Work task:
Down to the last line, retype the records below exactly and skip the pictures.

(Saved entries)
"""

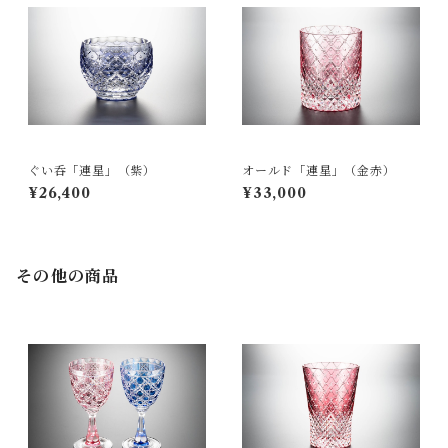
ぐい呑「連星」（紫）
オールド「連星」（金赤）
¥26,400
¥33,000
その他の商品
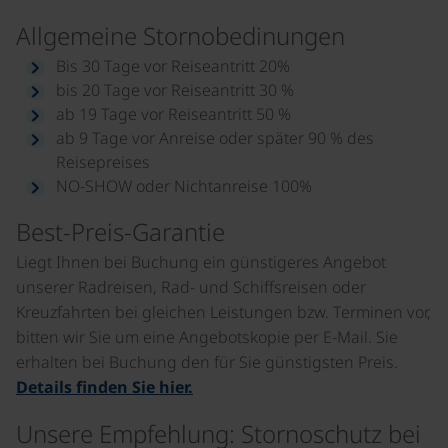
Allgemeine Stornobedinungen
Bis 30 Tage vor Reiseantritt 20%
bis 20 Tage vor Reiseantritt 30 %
ab 19 Tage vor Reiseantritt 50 %
ab 9 Tage vor Anreise oder später 90 % des
Reisepreises
NO-SHOW oder Nichtanreise 100%
Best-Preis-Garantie
Liegt Ihnen bei Buchung ein günstigeres Angebot
unserer Radreisen, Rad- und Schiffsreisen oder
Kreuzfahrten bei gleichen Leistungen bzw. Terminen vor,
bitten wir Sie um eine Angebotskopie per E-Mail. Sie
erhalten bei Buchung den für Sie günstigsten Preis.
Details finden Sie hier.
Unsere Empfehlung: Stornoschutz bei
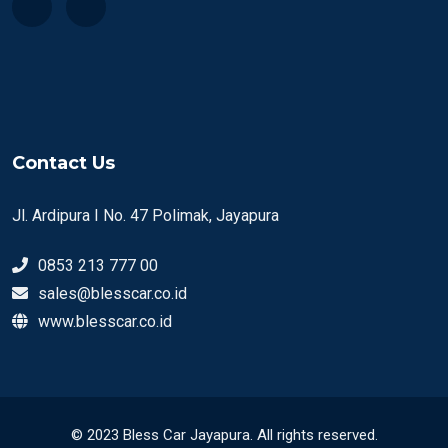
Contact Us
Jl. Ardipura I No. 47 Polimak, Jayapura
0853 213 777 00
sales@blesscar.co.id
www.blesscar.co.id
© 2023 Bless Car Jayapura. All rights reserved.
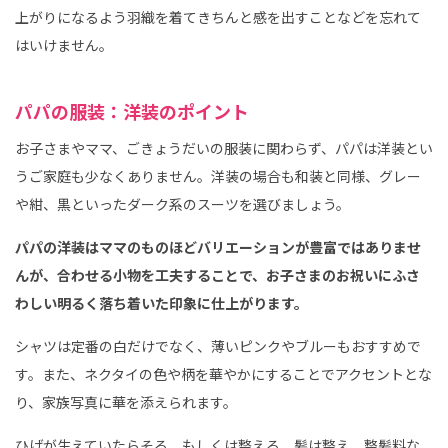
上がりになるよう羽織を着てきちんと感を出すことなどを忘れて
はいけません。
パパの服装：洋装のポイント
お子さまやママ、ごきょうだいの服装に関わらず、パパは洋装とい
うご家庭も少なくありません。洋装の場合も和装と同様、グレー
や紺、黒といったダーク系のスーツを選びましょう。
パパの洋装はママのものほどバリエーションが豊富ではありませ
んが、合わせる小物を工夫することで、お子さまのお祝いにふさ
わしい明るく落ち着いた印象に仕上がります。
シャツは定番の白だけでなく、薄いピンクやブルーもおすすめで
す。また、ネクタイの色や柄を華やかにすることでアクセントとな
り、家族写真に華を添えられます。
ひげが生えていたらそる、もしくは整える、髪は整え、整髪料な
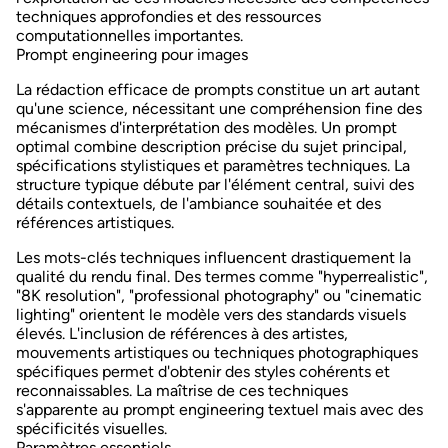
techniques approfondies et des ressources
computationnelles importantes.
Prompt engineering pour images
La rédaction efficace de prompts constitue un art autant
qu'une science, nécessitant une compréhension fine des
mécanismes d'interprétation des modèles. Un prompt
optimal combine
description précise du sujet principal
,
spécifications stylistiques et paramètres techniques. La
structure typique débute par l'élément central, suivi des
détails contextuels, de l'ambiance souhaitée et des
références artistiques.
Les
mots-clés techniques
influencent drastiquement la
qualité du rendu final. Des termes comme "hyperrealistic",
"8K resolution", "professional photography" ou "cinematic
lighting" orientent le modèle vers des standards visuels
élevés. L'inclusion de références à des artistes,
mouvements artistiques ou techniques photographiques
spécifiques permet d'obtenir des styles cohérents et
reconnaissables. La maîtrise de ces techniques
s'apparente au
prompt engineering
textuel mais avec des
spécificités visuelles.
Paramètres essentiels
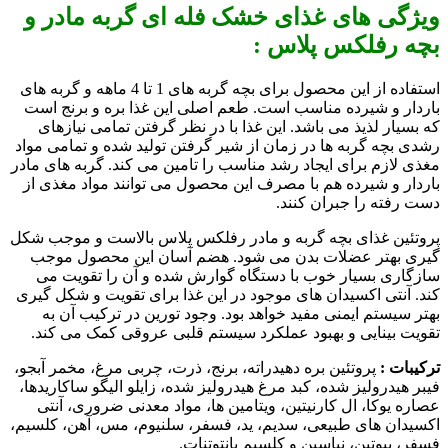
ویژگی های غذای خشک فله ای گربه مادر و
بچه رفلکس پلاس :
استفاده از این محصول برای بچه گربه های 1 تا 4 ماهه و گربه های
باردار و شیرده مناسب است. طعم اصلی این غذا بره و برنج است
که بسیار لذیذ می باشد. این غذا با در نظر گرفتن تمامی نیازهای
رشدی بچه گربه ها در زمان از شیر گرفتن تولید شده و تمامی مواد
مغذی لازم برای ایجاد رشد مناسب را تامین می کند. گربه های مادر
باردار و شیرده هم با مصرف این محصول می توانند مواد مغذی از
دست رفته را جبران کنند.
پروتئین غذای بچه گربه و مادر رفلکس پلاس بالاست و موجب شکل
گیری بهتر عضلات بدن می شود. هضم آسان این محصول موجب
سازگاری بسیار خوب با دستگاه گوارش شده و آن را تقویت می
کند. آنتی اکسیدان های موجود در این غذا برای تقویت و شکل گیری
بهتر سیستم ایمنی مفید خواهد بود. وجود تورین در ترکیب آن به
تقویت بینایی و بهبود عملکرد سیستم قلبی عروقی کمک می کند.
ترکیبات :
پروتئین بره دهیدراته، برنج، ذرت، چربی مرغ، مخمر آبجو،
فیبر هیدرولیز شده، کبد مرغ هیدرولیز شده، زایلو الیگو ساکاریدها،
عصاره یوکا، ال کارنیتین، ویتامین ها، مواد معدنی ضروری، آنتی
اکسیدان های طبیعی، سدیم، ید، فسفر، سلنیوم، مس، آهن، کلسیم،
فسفر، بیوتین، نیاسین و کلسیم پانتوتنات.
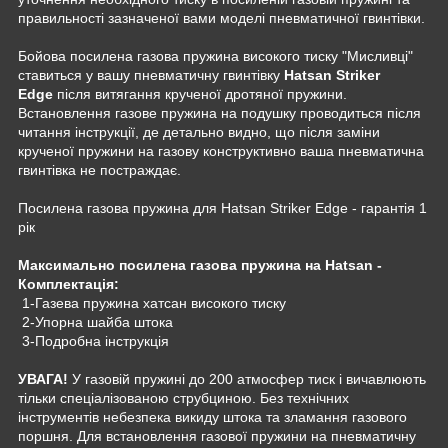
правильності зазначеної вами моделі пневматичної гвинтівки.
Бойова посилена газова пружина високого тиску "Мисливці"
ставиться у вашу пневматичну гвинтівку
Hatsan Striker
Edge
після витягання крученої дротяної пружини.
Встановлення газове пружина на подушку проводиться після
читання інструкції, де детально видно, що після заміни
крученої пружини на газову конструктивно ваша пневматична
гвинтівка не постраждає.
Посилена газова пружина для Hatsan Striker Edge - гарантія 1
рік
Максимально посилена газова пружина на Hatsan -
Комплектація:
1-Газева пружина хатсан високого тиску
2-Упорна шайба штока
3-Подробна інструкція
УВАГА!
У газовій пружині до 200 атмосфер тиск і вичавлюють
тільки спеціалізованою струбциною. Без технічних
інструментів небезпека викиду штока та зламання газового
поршня. Для встановлення газової пружини на пневматичну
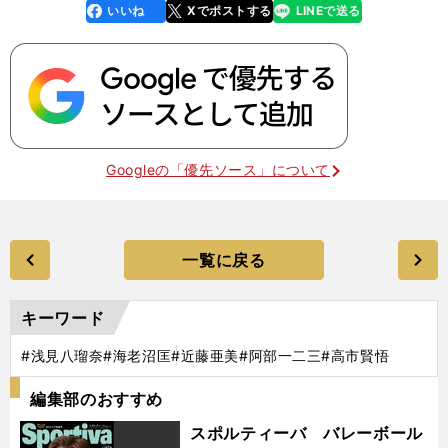
いいね
Xでポストする
LINEで送る
line
faceboo
x
k
Googleの「優先ソース」について
一覧に戻る
キーワード
#浅見八瑠奈
#海老沼匡
#近藤亜美
#阿部一二三
#高市賢悟
編集部のおすすめ
スポルティーバ バレーボール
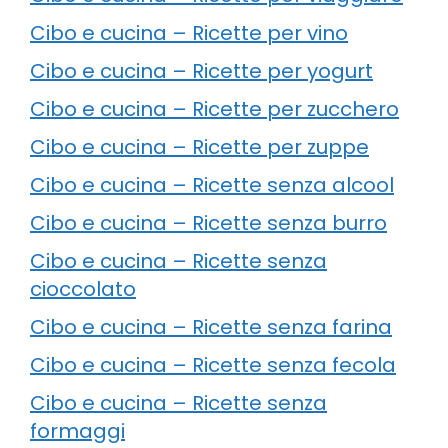
Cibo e cucina – Ricette per vino
Cibo e cucina – Ricette per yogurt
Cibo e cucina – Ricette per zucchero
Cibo e cucina – Ricette per zuppe
Cibo e cucina – Ricette senza alcool
Cibo e cucina – Ricette senza burro
Cibo e cucina – Ricette senza
cioccolato
Cibo e cucina – Ricette senza farina
Cibo e cucina – Ricette senza fecola
Cibo e cucina – Ricette senza
formaggi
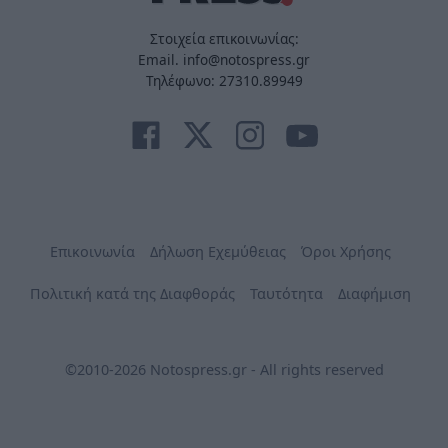
Στοιχεία επικοινωνίας:
Email. info@notospress.gr
Τηλέφωνο: 27310.89949
Επικοινωνία
Δήλωση Εχεμύθειας
Όροι Χρήσης
Πολιτική κατά της Διαφθοράς
Ταυτότητα
Διαφήμιση
©2010-2026 Notospress.gr - All rights reserved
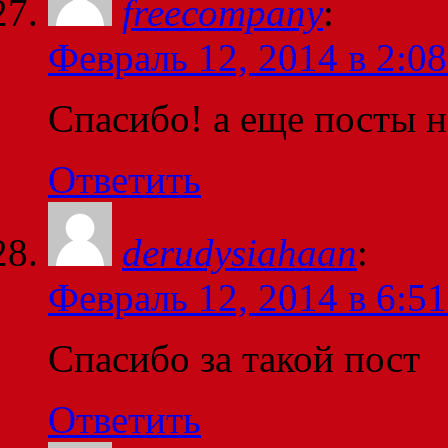
freecompany
:
Февраль 12, 2014 в 2:08
Спасибо! а еще посты н
Ответить
derudysiahaan
:
Февраль 12, 2014 в 6:51
Спасибо за такой пост
Ответить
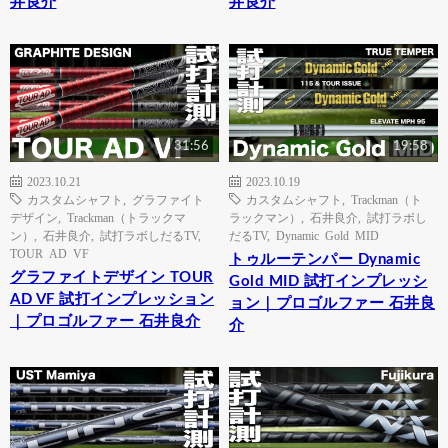
井良介
井良介
31:56
19:58
2023.10.21
2023.10.19
カスタムシャフト
,
グラファイト
カスタムシャフト
,
Trackman（ト
デザイン
,
Trackman（トラックマ
ラックマン）
,
石井良介
,
試打ラボし
ン）
,
石井良介
,
試打ラボしだるTV
,
だるTV
,
Dynamic Gold MID
TOUR AD VF
トゥルーテンパー Dynamic
グラファイトデザイン TOUR
Gold MID 試打インプレッシ
AD VF 試打インプレッション
ョン｜プロゴルファー 石井良
｜プロゴルファー 石井良介
介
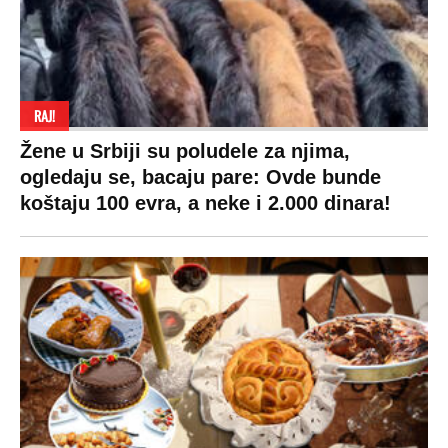
RAJ!
Žene u Srbiji su poludele za njima,
ogledaju se, bacaju pare: Ovde bunde
koštaju 100 evra, a neke i 2.000 dinara!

"""

Exercise result:
ぐい呑「連星」（紫）
オールド「連星」（金赤）
¥26,400
¥33,000
その他の商品
Allgemeine Stornobedinungen
Bis 30 Tage vor Reiseantritt 20%
bis 20 Tage vor Reiseantritt 30 %
ab 19 Tage vor Reiseantritt 50 %
ab 9 Tage vor Anreise oder später 90 % des
Reisepreises
NO-SHOW oder Nichtanreise 100%
Best-Preis-Garantie
Liegt Ihnen bei Buchung ein günstigeres Angebot
unserer Radreisen, Rad- und Schiffsreisen oder
Kreuzfahrten bei gleichen Leistungen bzw. Terminen vor,
bitten wir Sie um eine Angebotskopie per E-Mail. Sie
erhalten bei Buchung den für Sie günstigsten Preis.
Details finden Sie hier.
Unsere Empfehlung: Stornoschutz bei
Contact Us
Jl. Ardipura I No. 47 Polimak, Jayapura
0853 213 777 00
sales@blesscar.co.id
www.blesscar.co.id
© 2023 Bless Car Jayapura. All rights reserved.
上がりになるよう羽織を着てきちんと感を出すことなどを忘れて
はいけません。
パパの服装：洋装のポイント
お子さまやママ、ごきょうだいの服装に関わらず、パパは洋装とい
うご家庭も少なくありません。洋装の場合も和装と同様、グレー
や紺、黒といったダーク系のスーツを選びましょう。
パパの洋装はママのものほどバリエーションが豊富ではありませ
んが、合わせる小物を工夫することで、お子さまのお祝いにふさ
わしい明るく落ち着いた印象に仕上がります。
シャツは定番の白だけでなく、薄いピンクやブルーもおすすめで
す。また、ネクタイの色や柄を華やかにすることでアクセントとな
り、家族写真に華を添えられます。
ひげが生えていたらそる、もしくは整える、髪は整え、整髪料な
techniques approfondies et des ressources
computationnelles importantes.
Prompt engineering pour images
La rédaction efficace de prompts constitue un art autant
qu'une science, nécessitant une compréhension fine des
mécanismes d'interprétation des modèles. Un prompt
optimal combine
description précise du sujet principal
,
spécifications stylistiques et paramètres techniques. La
structure typique débute par l'élément central, suivi des
détails contextuels, de l'ambiance souhaitée et des
références artistiques.
Les
mots-clés techniques
influencent drastiquement la
qualité du rendu final. Des termes comme "hyperrealistic",
"8K resolution", "professional photography" ou "cinematic
lighting" orientent le modèle vers des standards visuels
élevés. L'inclusion de références à des artistes,
mouvements artistiques ou techniques photographiques
spécifiques permet d'obtenir des styles cohérents et
reconnaissables. La maîtrise de ces techniques
s'apparente au
prompt engineering
textuel mais avec des
spécificités visuelles.
Paramètres essentiels
ویژگی های غذای خشک فله ای گربه مادر و
بچه رفلکس پلاس :
استفاده از این محصول برای بچه گربه های 1 تا 4 ماهه و گربه های
باردار و شیرده مناسب است. طعم اصلی این غذا بره و برنج است
که بسیار لذیذ می باشد. این غذا با در نظر گرفتن تمامی نیازهای
رشدی بچه گربه ها در زمان از شیر گرفتن تولید شده و تمامی مواد
مغذی لازم برای ایجاد رشد مناسب را تامین می کند. گربه های مادر
باردار و شیرده هم با مصرف این محصول می توانند مواد مغذی از
دست رفته را جبران کنند.
پروتئین غذای بچه گربه و مادر رفلکس پلاس بالاست و موجب شکل
گیری بهتر عضلات بدن می شود. هضم آسان این محصول موجب
سازگاری بسیار خوب با دستگاه گوارش شده و آن را تقویت می
کند. آنتی اکسیدان های موجود در این غذا برای تقویت و شکل گیری
بهتر سیستم ایمنی مفید خواهد بود. وجود تورین در ترکیب آن به
تقویت بینایی و بهبود عملکرد سیستم قلبی عروقی کمک می کند.
ترکیبات :
پروتئین بره دهیدراته، برنج، ذرت، چربی مرغ، مخمر آبجو،
فیبر هیدرولیز شده، کبد مرغ هیدرولیز شده، زایلو الیگو ساکاریدها،
عصاره یوکا، ال کارنیتین، ویتامین ها، مواد معدنی ضروری، آنتی
اکسیدان های طبیعی، سدیم، ید، فسفر، سلنیوم، مس، آهن، کلسیم،
فسفر، بیوتین، نیاسین و کلسیم پانتوتنات.
правильності зазначеної вами моделі пневматичної гвинтівки.
Бойова посилена газова пружина високого тиску "Мисливці"
ставиться у вашу пневматичну гвинтівку
Hatsan Striker
Edge
після витягання крученої дротяної пружини.
Встановлення газове пружина на подушку проводиться після
читання інструкції, де детально видно, що після заміни
крученої пружини на газову конструктивно ваша пневматична
гвинтівка не постраждає.
Посилена газова пружина для Hatsan Striker Edge - гарантія 1
рік
Максимально посилена газова пружина на Hatsan -
Комплектація:
1-Газева пружина хатсан високого тиску
2-Упорна шайба штока
3-Подробна інструкція
УВАГА!
У газовій пружині до 200 атмосфер тиск і вичавлюють
тільки спеціалізованою струбциною. Без технічних
інструментів небезпека викиду штока та зламання газового
поршня. Для встановлення газової пружини на пневматичну
いいね
Xでポストする
LINEで送る
line
faceboo
x
k
Googleの「優先ソース」について
一覧に戻る
キーワード
#浅見八瑠奈
#海老沼匡
#近藤亜美
#阿部一二三
#高市賢悟
編集部のおすすめ
スポルティーバ バレーボール
Cibo e cucina – Ricette per vino
Cibo e cucina – Ricette per yogurt
Cibo e cucina – Ricette per zucchero
Cibo e cucina – Ricette per zuppe
Cibo e cucina – Ricette senza alcool
Cibo e cucina – Ricette senza burro
Cibo e cucina – Ricette senza
cioccolato
Cibo e cucina – Ricette senza farina
Cibo e cucina – Ricette senza fecola
Cibo e cucina – Ricette senza
formaggi
Στοιχεία επικοινωνίας:
Email. info@notospress.gr
Τηλέφωνο: 27310.89949
Επικοινωνία
Δήλωση Εχεμύθειας
Όροι Χρήσης
Πολιτική κατά της Διαφθοράς
Ταυτότητα
Διαφήμιση
©2010-2026 Notospress.gr - All rights reserved
freecompany
:
Февраль 12, 2014 в 2:08
Спасибо! а еще посты н
Ответить
derudysiahaan
:
Февраль 12, 2014 в 6:51
Спасибо за такой пост
Ответить
井良介
井良介
31:56
19:58
2023.10.21
2023.10.19
カスタムシャフト
,
グラファイト
カスタムシャフト
,
Trackman（ト
デザイン
,
Trackman（トラックマ
ラックマン）
,
石井良介
,
試打ラボし
ン）
,
石井良介
,
試打ラボしだるTV
,
だるTV
,
Dynamic Gold MID
TOUR AD VF
トゥルーテンパー Dynamic
グラファイトデザイン TOUR
Gold MID 試打インプレッシ
AD VF 試打インプレッション
ョン｜プロゴルファー 石井良
｜プロゴルファー 石井良介
介
RAJ!
Žene u Srbiji su poludele za njima,
ogledaju se, bacaju pare: Ovde bunde
koštaju 100 evra, a neke i 2.000 dinara!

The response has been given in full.